State v. Danks

350 P.2d 146 | Utah | 1960

10 Utah 2d 162 (1960)
350 P.2d 146

STATE OF UTAH, PLAINTIFF AND RESPONDENT,
v.
TOMMY DANKS, DEFENDANT AND APPELLANT.

No. 9127.

Supreme Court of Utah.

March 11, 1960.

Walter R. Ellett, Murray, for appellant.

Walter L. Budge, Atty. Gen., Richard R. Boyle, Asst. Atty. Gen., for respondent.

CALLISTER, Justice.

Defendant appeals from a conviction by a jury of the crime of robbery. This appeal challenges the sufficiency of the evidence and the admissibility of certain exhibits.

On the evening in question Bill Newbold, the complaining witness, met the defendant and the latter's wife at a tavern in downtown Ogden, Utah. This was at about 6:00 p.m. For the next few hours this trio, together with others, visited several taverns in and about Ogden. A considerable amount of beer and whiskey was consumed by the party.

At about midnight the trio went to the apartment of the defendant's father where the party continued. Also present at this time were the defendant's father, half-brother, and 15-year old nephew, Dennis McCollum.

What transpired at the apartment is the subject of considerable confusion and conflict. However, Newbold testified that he had an altercation with defendant. The defendant asked his wife to get a knife from the kitchen, which she did. The defendant held the knife to Newbold's ribs and ordered him to remove his wallet and throw it on the floor. Newbold complied and Dennis McCollum, at defendant's instructions, removed some money from the wallet and gave it to the defendant. The wallet was then returned to Newbold, but again demanded by the defendant who proceeded to cut it in half. In this condition it was again returned to Newbold. According to Newbold there had been thirty or forty dollars in currency in the wallet.

After the foregoing events, Newbold stated that they went downtown to get another bottle of whiskey. He broke away from the party, took a taxicab to his home, cleaned himself, and then went to the police station where he reported the alleged robbery.

Defendant and his wife denied the robbery and considerable testimony was given by defense witnesses as to Newbold's degree of sobriety that night. Also, testimony was given to the effect that Newbold could not have had thirty or forty dollars in his wallet.

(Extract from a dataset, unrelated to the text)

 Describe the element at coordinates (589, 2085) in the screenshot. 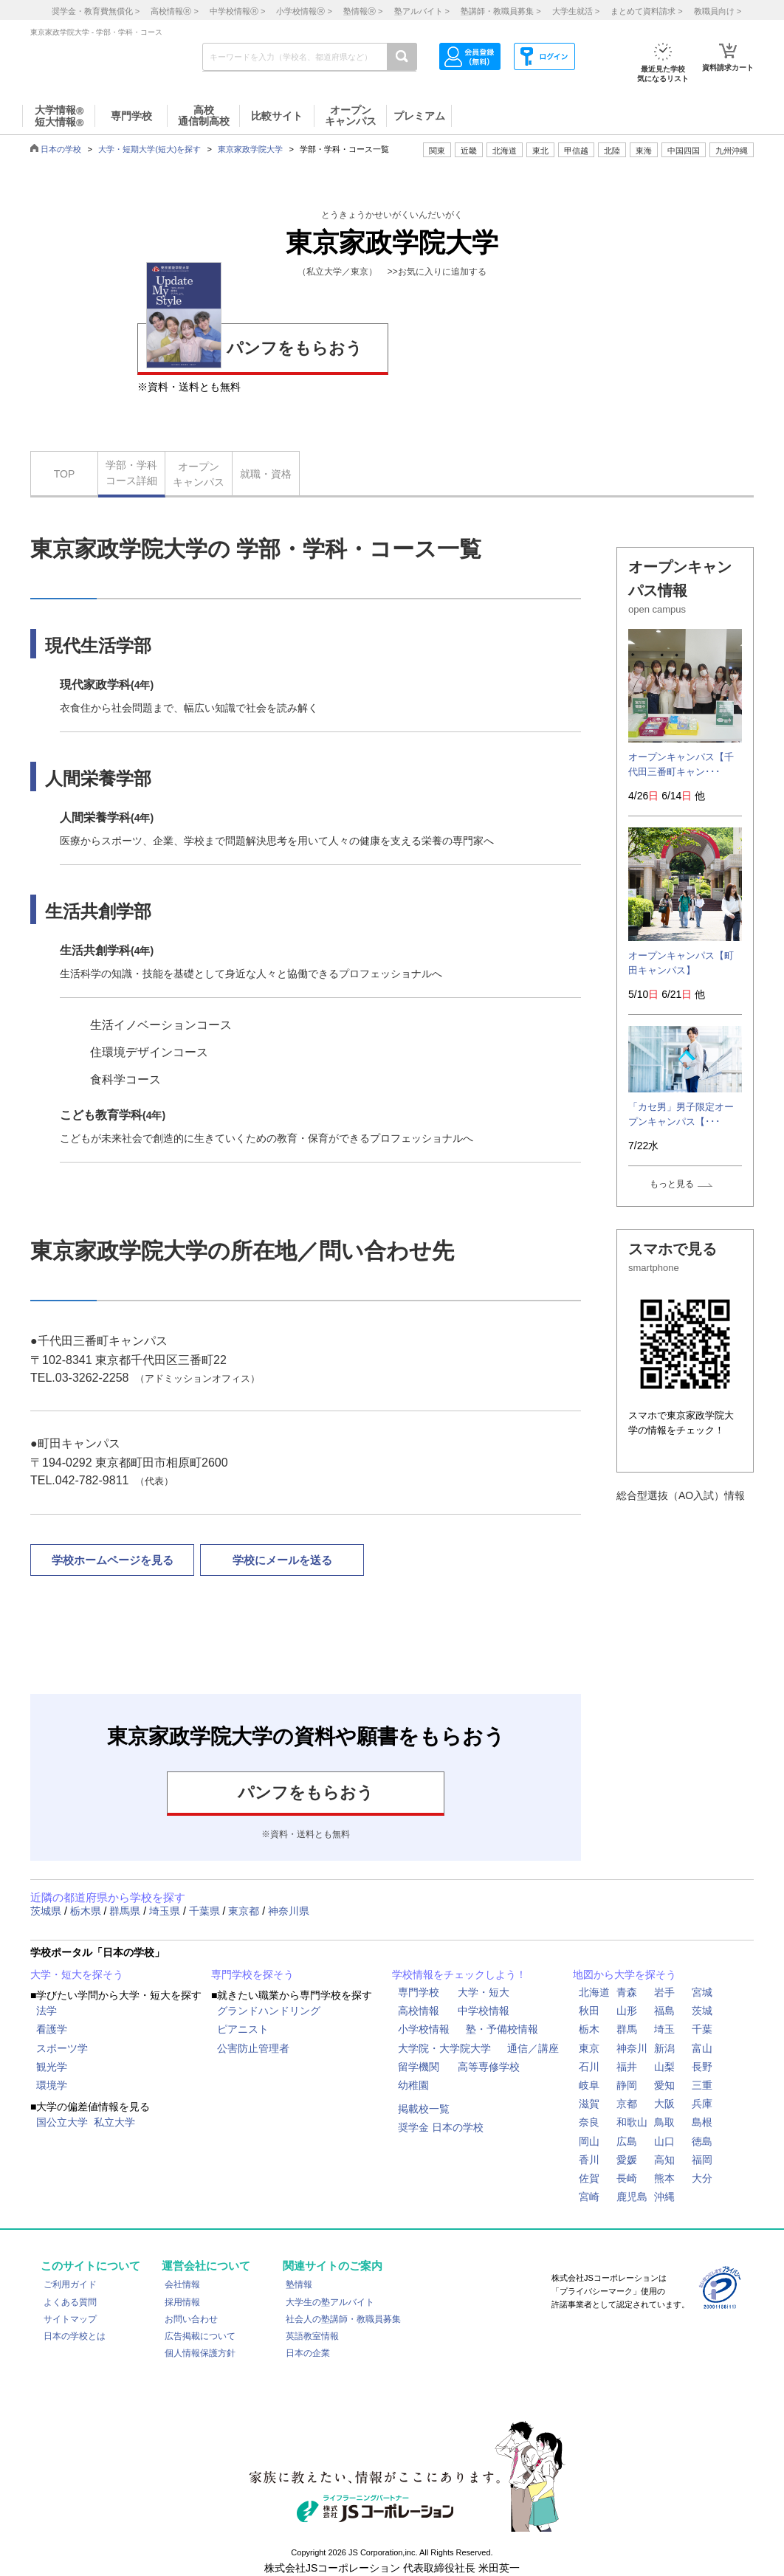

I see `岐阜` at that location.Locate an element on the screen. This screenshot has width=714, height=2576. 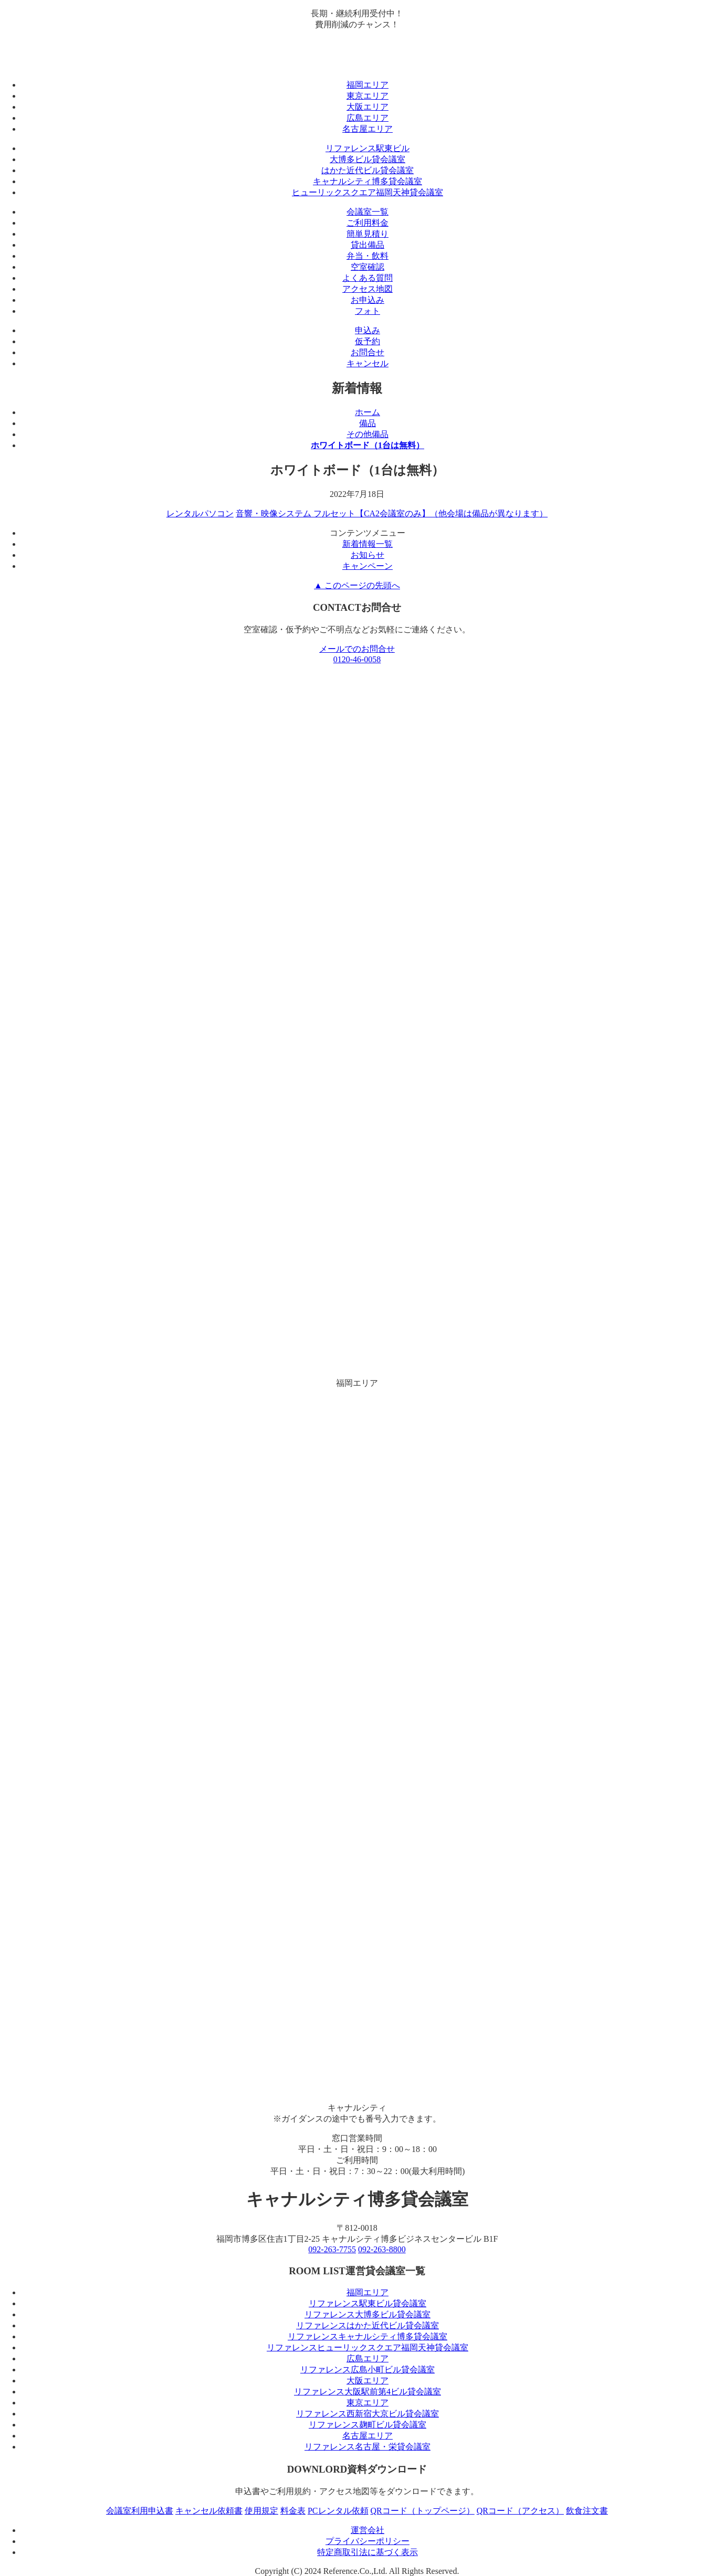
リファレンスヒューリックスクエア福岡天神貸会議室 is located at coordinates (367, 2347).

Certainly, after approximately six hours of imbibing, Newbold's recollection of the events would be subject to doubt and could have been discounted or rejected by the jury. However, Dennis McCollum corroborated Newbold. Dennis testified that the defendant threatened Newbold with a knife, had him throw his wallet on the floor and that he, Dennis, removed $30 therefrom and gave it to the defendant. True, Dennis had given inconsistent statements to the police, but explained that he had done so to help his uncle.

It might be true that a jury, upon the state of this evidence, may well have entertained a reasonable doubt as to the defendant's guilt, but this is not sufficient for this court to set aside a jury verdict. Before setting aside a jury verdict "it must appear that the evidence was so inconclusive or unsatisfactory that reasonable minds acting fairly upon it must have entertained reasonable doubt that defendant[s] committed the crime."[1] We cannot so hold in this case.

The defendant was arrested about two hours after the robbery and was taken to the police station together with his wife. Both were searched and in the handbag of Mrs. Danks was found a ten dollar bill which was partially torn or cut. Over defendant's objection, this bill was admitted in evidence.

Had the wallet been cut while still containing the money, this ten dollar bill would certainly be competent and admissible. However, the evidence adduced by the state was to the effect that the wallet was cut after the money was removed. The admission of this evidence, if not strictly competent, was not prejudicial to the defendant.

Finally, defendant complains of the admission in evidence of a kitchen knife. No objection to its admission was made at trial and from the record it appears that it was properly received by the trial court.

Affirmed.

CROCKETT, C.J., and WADE, HENRIOD and McDONOUGH, JJ., concur.

NOTES

[1] State v. Sullivan, 6 Utah 2d 110, 114, 307 P.2d 212, 215.